Diyanet İşleri ( Eski ) Andolsun ki içlerinden, kendilerine Allah'ın âyetlerini okuyan, (kötülüklerden ve inkârdan) kendilerini temizleyen, kendilerine Kitap ve hikmeti öğreten bir Peygamber göndermekle Allah, müminlere büyük bir lütufta bulunmuştur. Halbuki daha önce onlar apaçık bir sapıklık içinde idiler.
Diyanet Vakfı ALLAH inananların içinden, onlara ayetlerini okuyan, onları arındıran, onlara kitap ve bilgelik öğreten bir elçiyi göndermekle iyilikte bulundu.
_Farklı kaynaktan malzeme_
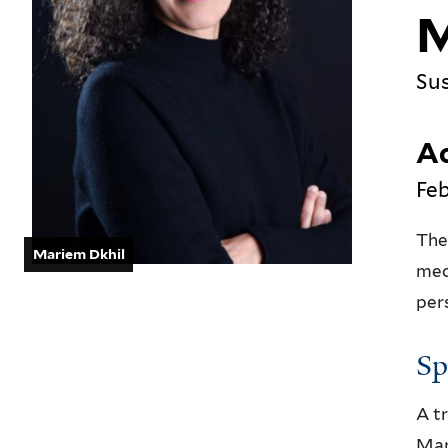
M
Sus
Ac
Feb
The
Mariem Dkhil
mec
per
Sp
A t
Mar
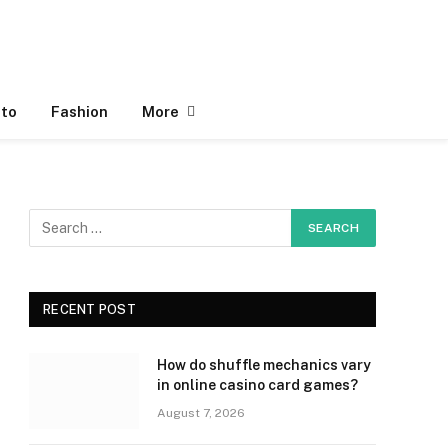
to
Fashion
More
RECENT POST
How do shuffle mechanics vary
in online casino card games?
August 7, 2026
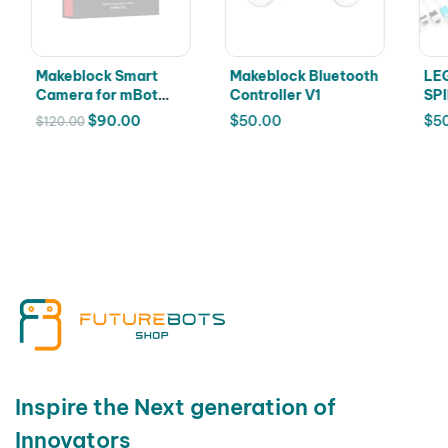
Makeblock Smart
Makeblock Bluetooth
LEG
Camera for mBot
Controller V1
SPI
and mBot 2 robots
528
$
90.00
$
50.00
$
5
$
120.00
Inspire the Next generation of
Innovators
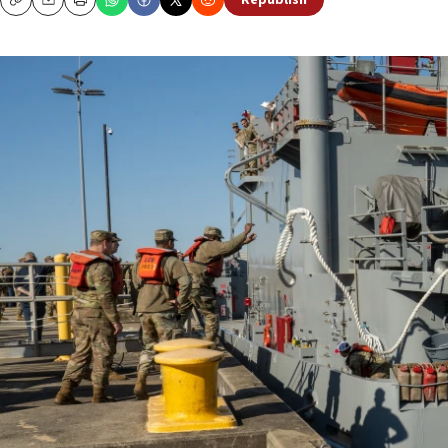
Republish
Copy
Email
Print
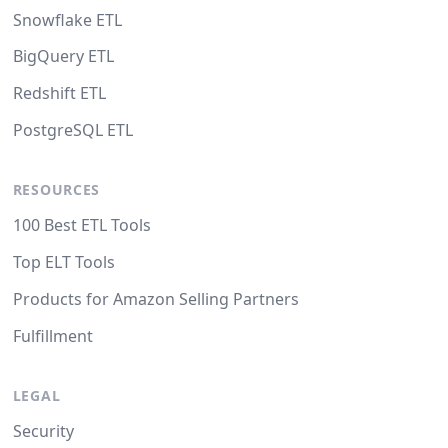
Snowflake ETL
BigQuery ETL
Redshift ETL
PostgreSQL ETL
RESOURCES
100 Best ETL Tools
Top ELT Tools
Products for Amazon Selling Partners
Fulfillment
LEGAL
Security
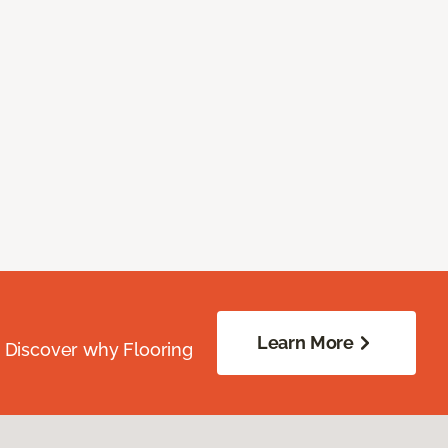
Learn More
. Discover why Flooring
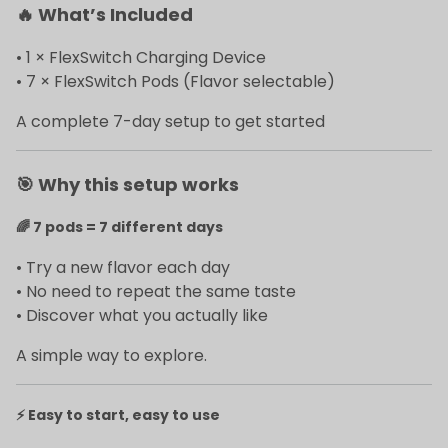
🔥
What’s Included
• 1 × FlexSwitch Charging Device
• 7 × FlexSwitch Pods (Flavor selectable)
A complete 7-day setup to get started
🎯
Why this setup works
🌈
7 pods = 7 different days
• Try a new flavor each day
• No need to repeat the same taste
• Discover what you actually like
A simple way to explore.
⚡
Easy to start, easy to use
Oysa onlar daha önce apaçık bir sapıklık içindeydiler!
Edip Yüksel Andolsun ki Allah, müminlere kendilerinden, onlara kendi âyetlerini okuyan, onları arındıran ve onlara kitab ve hikmeti öğreten bir Peygamber göndermekle büyük bir lütufta bulunmuştur. Oysa onlar, daha önce apaçık bir sapıklık içindeydiler.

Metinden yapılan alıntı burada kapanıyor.